1860年、咸臨丸での勝海舟の訪米に同行した福沢諭吉は「徳利の口をあけると恐ろしい音がして」とサンフランシスコでのアメリカ側のレセプションの時にシャンパーニュの栓があけられた様子を書き残しています。
ご存知のように、シャンパーニュと普通のワインの違いは、シャンパーニュの中には炭酸ガスが溶け込んでいること。そして、その「恐ろしい」ほどの内部の気圧によって栓が抜けてしまうのを防ぐために、その口には針金が巻きつけられています。シャンパーニュの場合瓶内圧力は5気圧から7気圧もあるのです。ぬるいままや激しく振った後に口の針金をゆるめますと、窓ガラスなど簡単に割れる程の威力があります。なぜこのような圧力が、瓶の中に生まれるのでしょうか。
シャンパーニュを作るためには、まず白ワインを作ります。取ってきた葡萄をステンレス・タンクなどに入れますが、その中で果実の中の糖分と自然界の酵母が反応してアルコール発酵が始まります。糖分がアルコールと二酸化炭素(CO2)に変化するのです。この二酸化炭素は空中に消えていきますが、この後白ワインを瓶詰めする時に、新たな糖分と酵母を一緒に入れるのです。すると、再び酵母が触媒となって新しく入れた糖分をアルコールと二酸化炭素に分解します。この瓶の中で起こる発酵を二次発酵と呼んでいます。この際出てくる炭酸ガスをビンの中に閉じ込めるためため、針金が使われているのです。

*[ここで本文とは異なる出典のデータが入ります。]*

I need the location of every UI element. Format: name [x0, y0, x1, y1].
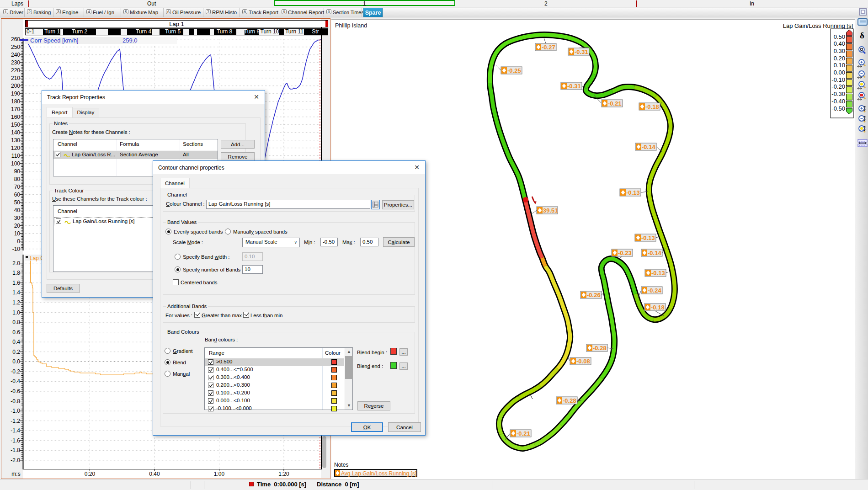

さて、更にシャンパーニュの瓶と普通のワインの瓶を較べてみますと、概してシャンパーニュの瓶は下部が他の瓶よりも太く、口の方は若干細めになっているのにお気づきになると思います。
これは先ほどの瓶内二次発酵の際に出る酵母の死骸を、口の部分に集めやすくするためのデザインです。実は二次発酵の間瓶は口を下にして斜めに置かれ、酵母の死骸が澱となって口の部分に集まりやすくするのです。この澱を取り出すには、この部分を塩化カルシウム水溶液に凍らして、針金をゆるめるだけ。中の圧力で凍った澱が勢いよく飛び出します。これで瓶の中は、非常に爽やかなガスの入ったアルコール分もたっぷりの綺麗なシャンパーニュだけとなります。
しかし、困ったことに澱が出てしまった分、液体の量が減ることになります。そのため、減った分を再度加えて再びコルクの栓をして、針金をかけます。
その針金や栓を覆い隠すように包んでいる金属箔を、キャップシールと呼びます。普通のワインのキャップシールは、ほんの5-6センチですが、シャンパーニュのキャップシールは10センチ以上と長く、瓶の中の液面も見えないほどです。事実、こんなに長いキャップシールをしているのは、液面を見せないようにするためで、澱を凍らして出てしまった量と入れるシャンパーニュの量があわない為、どうしても液面の高さが一定にならず、隠しているという訳です。
「咸臨丸」からさかのぼること7年、ペリーの黒船で交渉役を務めた浦賀奉行はペリーとの別れの日シャンパーニュをしこたま飲んで打ち解けたと言われています。再来したペリーは江戸湾にのりいれますが、将軍への土産に、シャンパーニュを忘れませんでした.そして力ずくの日本開国は成功を収めます。
この稿は、医歯薬出版社『メディカル・テクノロジー』2005年12月号に掲載されたものです。